Movie: Charlie and the Chocolate Factory

After a hectic day in the office I decided to go and see Charlie and the Chocolate Factory. It was playing at the Ritzy Cinema in Brixton, which is a grand old theatre that is a feature on the high street which has great seats and a good sound system... No trip to Brixton is complete without a visit to the cinema (although try and get to see a film in the main cinema and not in the extended bit)...

As for the movie, I recently had a discussion with a Gene Wilder devotee who was passionately arguing that nobody could come near his comic genius. I thought that was all very well but that first movie had all those dreadful songs and departed from the book in several key places. Besides, I thought Johnny Depp would make this far more interesting and he did by becoming Michael Jackson. There is a scene towards the end where Wonka tries to lure Charlie away from his family into his big glass elevator so they could live together - and alone - which surely could have been lifted straight from a Martin Bashir documentary.

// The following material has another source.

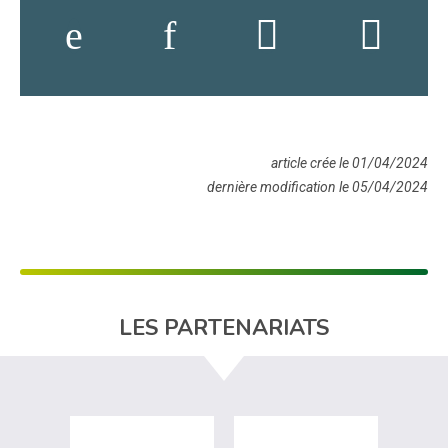
article crée le 01/04/2024
dernière modification le 05/04/2024
LES PARTENARIATS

To be fair on the film and not just take the fashionable reading of the day, it was very entertaining. There are a few smart updates to the original story as well (although I am not sure why Mike TeeVee's father replaces his mother... The gender balance seems all wrong there)... Roald Dahl's text remains for the Oompa Loompa songs, and they seem a lot more fun than the last time I recalled them too. All told a not particularly subtle at points (there is this heavy handed aside into Wonkas upbringing), overall it was fun... And cruel... Squirrels attacking a girl from Buckinghamshire is surely something anyone in their right mind will want to pay to see!